向こう側の入口からテント内へとその光は入ってきた。
間違いない。
火の玉という奴だ。
でも熱は無さそうだ。
テントに異常が無さそうだから。
金縛りに遭ったように動けない。
本当の金縛りなのかどうかもわからない。
でも目だけは動く。
火の玉を観察し続けている。
火の玉はぐるっとテント内を廻って。
そして向こう側の入口の方をまたしばらくふらふらした後に。
ふっと姿を消した。
そしてテント外を去って行く気配。
人とか動物の気配ではない感じ。
僕は思わず叫びだしそうになる。
その時。
僕の横に寝ている人がこっちを向いた。
言うまでも無く川俣先輩だ。
目が開いている。
今のを見ていたのだろうか。
「大丈夫、今のは害はない。
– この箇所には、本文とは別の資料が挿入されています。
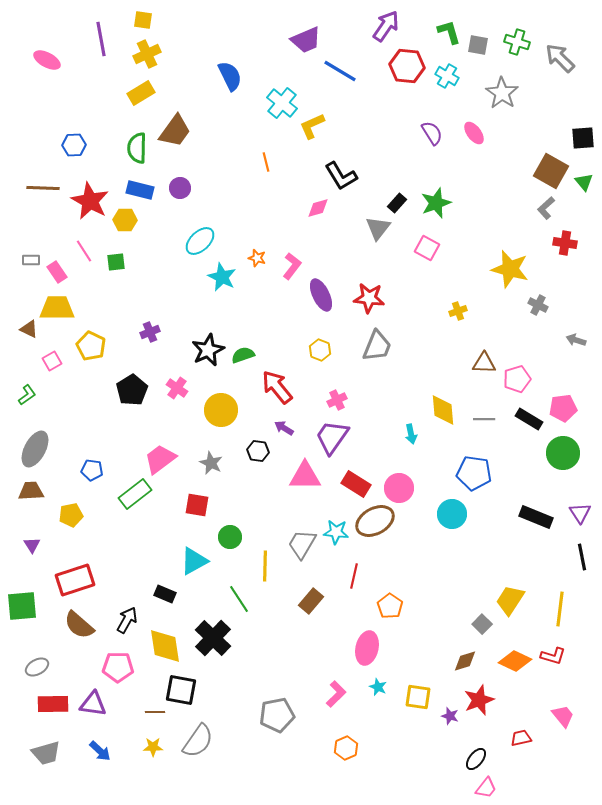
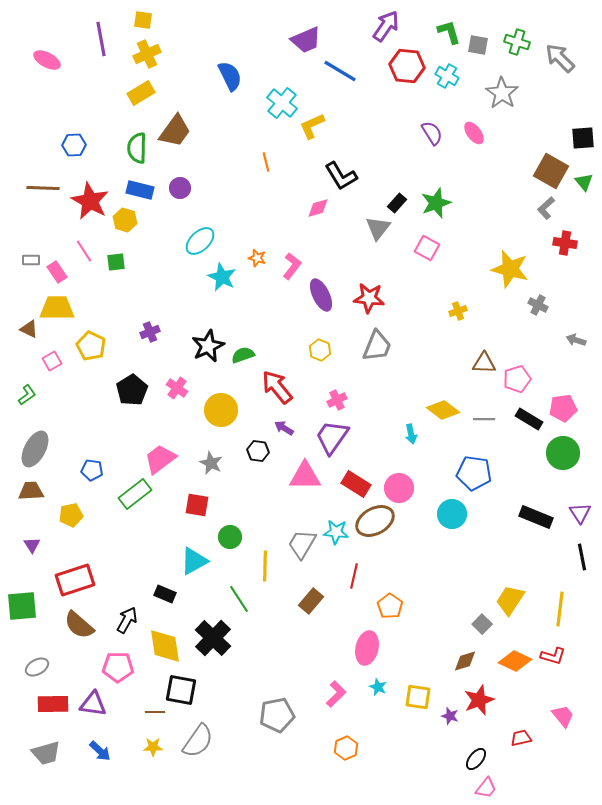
yellow hexagon at (125, 220): rotated 15 degrees clockwise
black star at (208, 350): moved 4 px up
yellow diamond at (443, 410): rotated 48 degrees counterclockwise
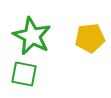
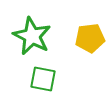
green square: moved 19 px right, 5 px down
心配して様子を見に来ただけだな、お姫様のさ」
ささやき声でそんな事を言う。
「何なんですか。今のを知っているんですか」
僕も出来るだけ小さい声で尋ねる。
「ああ。よくある狐火だ。基本的に害はない」
先輩はそうさらっと言って。
「だから安心しろ。詳細は後日」
そう言ってまたくるっと向こうを向いてしまった。
何だったんだろう。
狐火?と先輩は言っていたが。
害がないって何故わかるんだ。
夜中だが目が馴れていればそれなりに見えない事もない。
少なくともテントの壁の様子ははっきりとわかる。
今のが本物の火ならテントの布地は焼けるか溶けるかしている筈。
でも何ともなっていない。
色々疑問を抱え込んだまま。
僕はやっぱり眠れないままだった。